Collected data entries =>

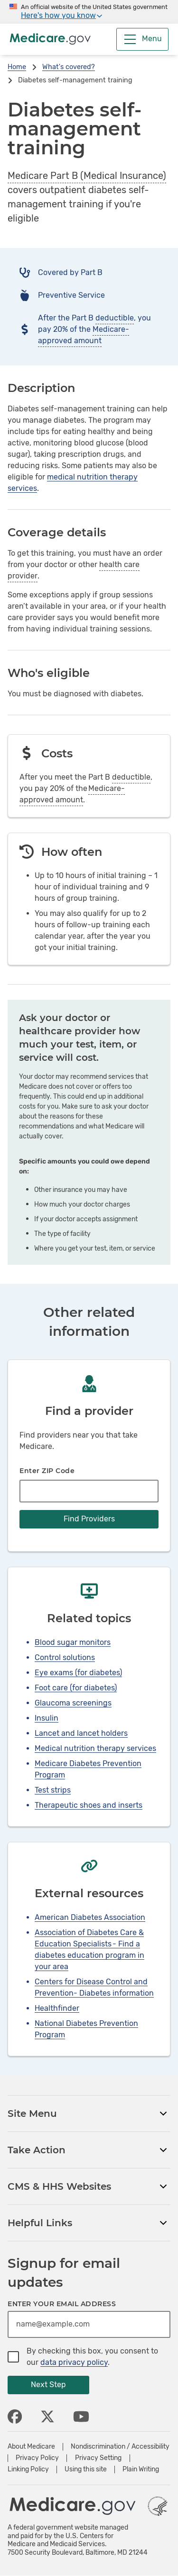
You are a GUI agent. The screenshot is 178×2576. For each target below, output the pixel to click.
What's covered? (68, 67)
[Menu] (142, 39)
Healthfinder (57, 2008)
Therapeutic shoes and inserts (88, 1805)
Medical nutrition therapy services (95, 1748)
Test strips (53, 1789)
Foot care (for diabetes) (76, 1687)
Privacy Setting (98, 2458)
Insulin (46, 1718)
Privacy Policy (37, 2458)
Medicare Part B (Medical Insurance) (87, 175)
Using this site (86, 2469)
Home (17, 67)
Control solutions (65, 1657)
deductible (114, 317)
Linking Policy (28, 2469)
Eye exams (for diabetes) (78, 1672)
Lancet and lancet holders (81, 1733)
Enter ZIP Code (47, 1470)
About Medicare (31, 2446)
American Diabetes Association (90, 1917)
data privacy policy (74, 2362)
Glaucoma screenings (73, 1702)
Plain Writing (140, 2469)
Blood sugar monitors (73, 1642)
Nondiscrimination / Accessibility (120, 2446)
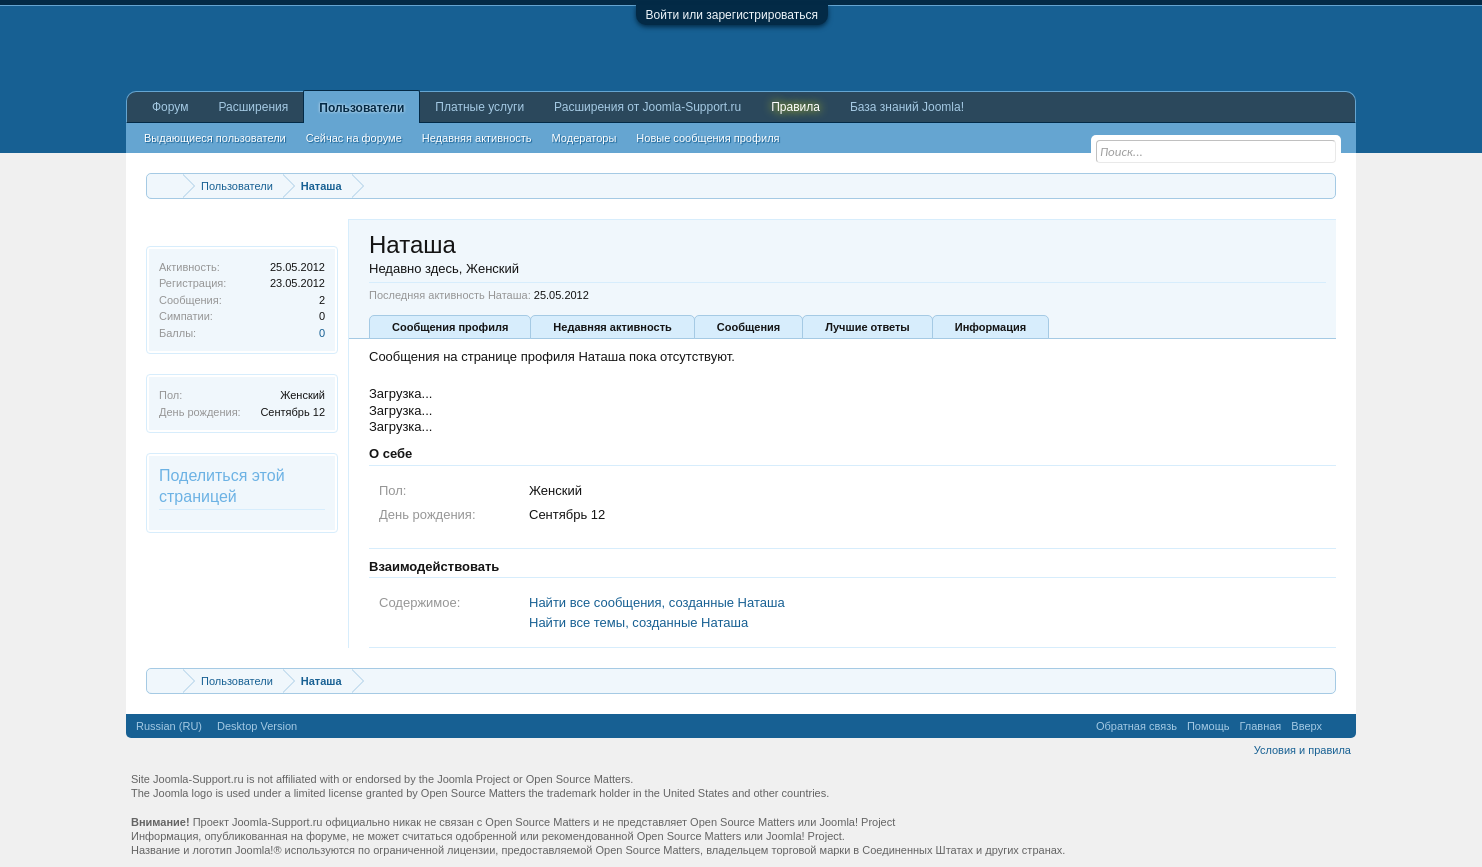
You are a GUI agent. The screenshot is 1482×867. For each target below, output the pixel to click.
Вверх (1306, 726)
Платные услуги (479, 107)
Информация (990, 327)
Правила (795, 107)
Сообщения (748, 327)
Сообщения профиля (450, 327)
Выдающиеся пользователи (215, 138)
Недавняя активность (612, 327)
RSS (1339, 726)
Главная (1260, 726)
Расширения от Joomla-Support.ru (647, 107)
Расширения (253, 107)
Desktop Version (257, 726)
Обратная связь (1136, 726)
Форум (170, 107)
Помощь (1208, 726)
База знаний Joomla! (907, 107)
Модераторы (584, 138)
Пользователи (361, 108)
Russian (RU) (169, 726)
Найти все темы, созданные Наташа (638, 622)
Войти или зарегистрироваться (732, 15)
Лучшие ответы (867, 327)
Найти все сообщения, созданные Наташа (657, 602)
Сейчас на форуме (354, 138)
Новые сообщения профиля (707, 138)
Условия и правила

Brief => Return all lines in the data that include the word "click".

Solution to this exercise =>
You are a GUI agent. The screenshot is 178×2576. For each target below, output the pixel to click.
You are a GUI agent. The screenshot is 1482×867. For each target below, output the pixel to click.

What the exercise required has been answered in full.